Она безвольно лежала на постели, со спущенными до колен трусиками, почти не сопротивляясь, и скорее угадала, чем увидела, что он расстегивает пуговицы на рубашке и «молнию» на брюках, почувствовала присущий ему одному запах – смесь алкоголя, табака, резкого одеколона и преобладавшего над все остальным желания.

Джонни раздвинул ее ноги, сильные пальцы скользнули по внутренней стороне бедер, задержались у колен, словно проверяя, сильно ли они дрожат, а язык проник в ее ухо, лизал, гладил, ласкал.

– Вот и умница, – пробормотал Джонни. – Папина дочка знает, с какой стороны хлеб маслом намазан, верно?
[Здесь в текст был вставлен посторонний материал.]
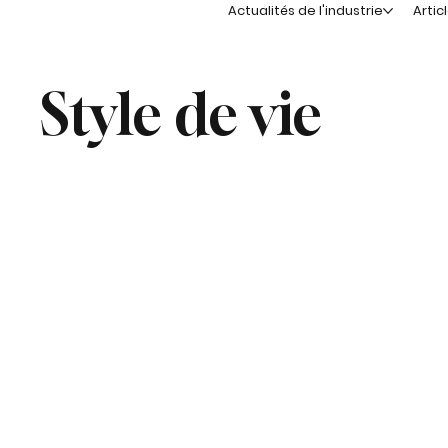
Actualités de l'industrie
Artic
Style de vie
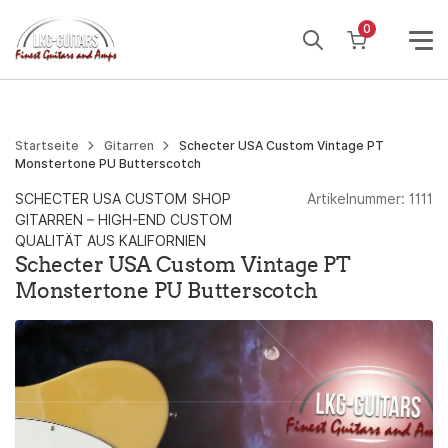
Weiter
0
zum
Inhalt
Startseite
Gitarren
Schecter USA Custom Vintage PT
Monstertone PU Butterscotch
SCHECTER USA CUSTOM SHOP
Artikelnummer:
1111
GITARREN – HIGH-END CUSTOM
QUALITÄT AUS KALIFORNIEN
Schecter USA Custom Vintage PT
Monstertone PU Butterscotch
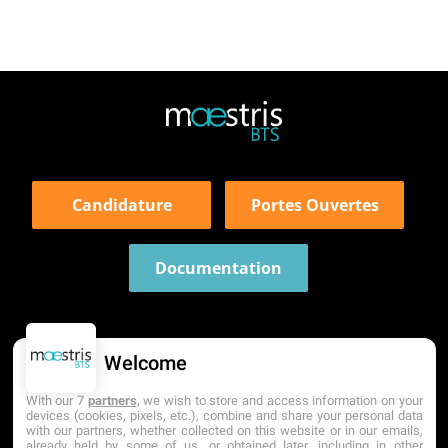
Candidature
Portes Ouvertes
Documentation
Welcome
With our 7
partners
, we wish to store and access information on your
devices (cookies, pixels, etc.), combine and share your personal data
with our partners, whether collected on this website or in our emails,
already held by some of us, or obtained later, including in other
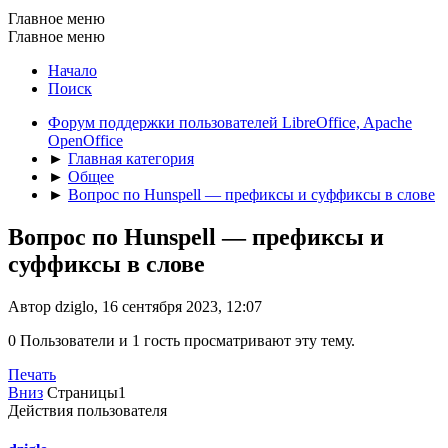
Главное меню
Главное меню
Начало
Поиск
Форум поддержки пользователей LibreOffice, Apache
OpenOffice
►
Главная категория
►
Общее
►
Вопрос по Hunspell — префиксы и суффиксы в слове
Вопрос по Hunspell — префиксы и
суффиксы в слове
Автор dziglo, 16 сентября 2023, 12:07
0 Пользователи и 1 гость просматривают эту тему.
Печать
Вниз
Страницы
1
Действия пользователя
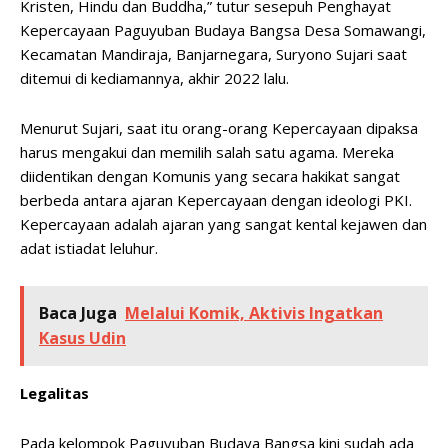
Kristen, Hindu dan Buddha,” tutur sesepuh Penghayat
Kepercayaan Paguyuban Budaya Bangsa Desa Somawangi,
Kecamatan Mandiraja, Banjarnegara, Suryono Sujari saat
ditemui di kediamannya, akhir 2022 lalu.
Menurut Sujari, saat itu orang-orang Kepercayaan dipaksa
harus mengakui dan memilih salah satu agama. Mereka
diidentikan dengan Komunis yang secara hakikat sangat
berbeda antara ajaran Kepercayaan dengan ideologi PKI.
Kepercayaan adalah ajaran yang sangat kental kejawen dan
adat istiadat leluhur.
Baca Juga
Melalui Komik, Aktivis Ingatkan
Kasus Udin
Legalitas
Pada kelompok Paguyuban Budaya Bangsa kini sudah ada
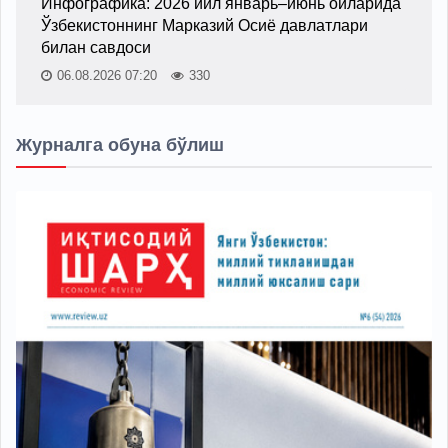
Инфографика: 2026 йил январь–июнь ойларида
Ўзбекистоннинг Марказий Осиё давлатлари
билан савдоси
06.08.2026 07:20
330
Журналга обуна бўлиш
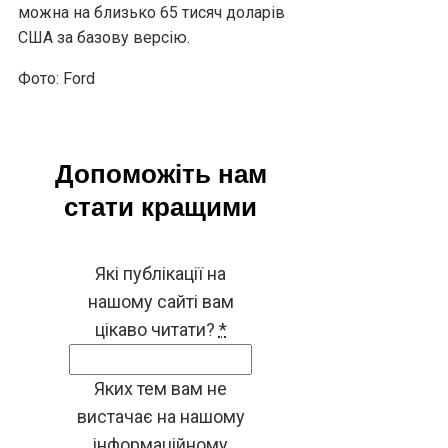
можна на близько 65 тисяч доларів
США за базову версію.
Фото: Ford
Допоможіть нам
стати кращими
Які публікації на
нашому сайті вам
цікаво читати?
*
Яких тем вам не
вистачає на нашому
інформаційному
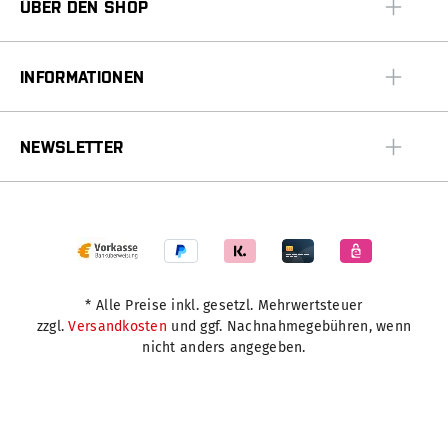
ÜBER DEN SHOP
INFORMATIONEN
NEWSLETTER
* Alle Preise inkl. gesetzl. Mehrwertsteuer
zzgl.
Versandkosten
und ggf. Nachnahmegebühren, wenn
nicht anders angegeben.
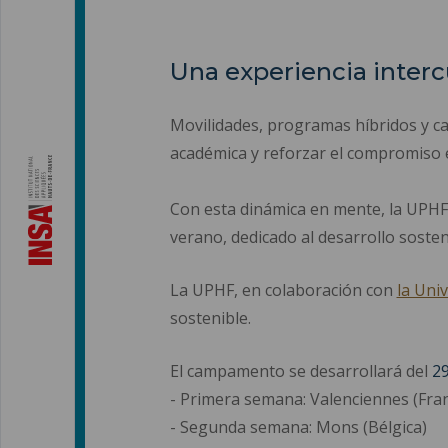
Una experiencia interc
Movilidades, programas híbridos y ca
académica y reforzar el compromiso 
Con esta dinámica en mente, la UPHF
verano, dedicado al desarrollo sosten
La UPHF, en colaboración con
la Uni
sostenible.
El campamento se desarrollará del
29
- Primera semana: Valenciennes (Fran
- Segunda semana: Mons (Bélgica)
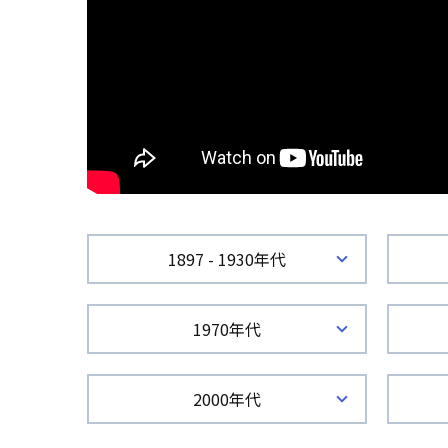
1897 - 1930年代
1970年代
2000年代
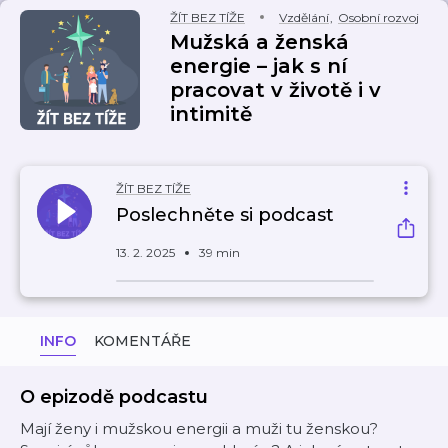
ŽÍT BEZ TÍŽE
Vzdělání
,
Osobní rozvoj
Mužská a ženská
energie – jak s ní
pracovat v životě i v
intimitě
ŽÍT BEZ TÍŽE
Poslechněte si podcast
13. 2. 2025
39 min
INFO
KOMENTÁŘE
O epizodě podcastu
Mají ženy i mužskou energii a muži tu ženskou?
Ни один мужчина не знал ее тело так хорошо, как Джонни. И не узнает. Даже сейчас, когда она собиралась жить без него, когда полюбила другого, в глубине души Джули не сомневалась, что извращенно-чувственное воспоминание о Джонни будет жить в ее сердце до конца ее дней. Ибо каждая женщина, какова бы ни была ее судьба, раз в жизни встречает такого Джонни, который проникает в каждый уголок ее страсти, делает на время своей рабыней, дарит невозможное, неземное наслаждение. Она снова принадлежала ему, и оба это знали.

Извиваясь в безжалостных объятиях, Джули почувствовала, как гладкий напряженный стержень осторожно скользит внутрь, в розовые влажные глубины. Она застонала в экстазе, все еще не смирившись, но не в силах укротить собственное тело.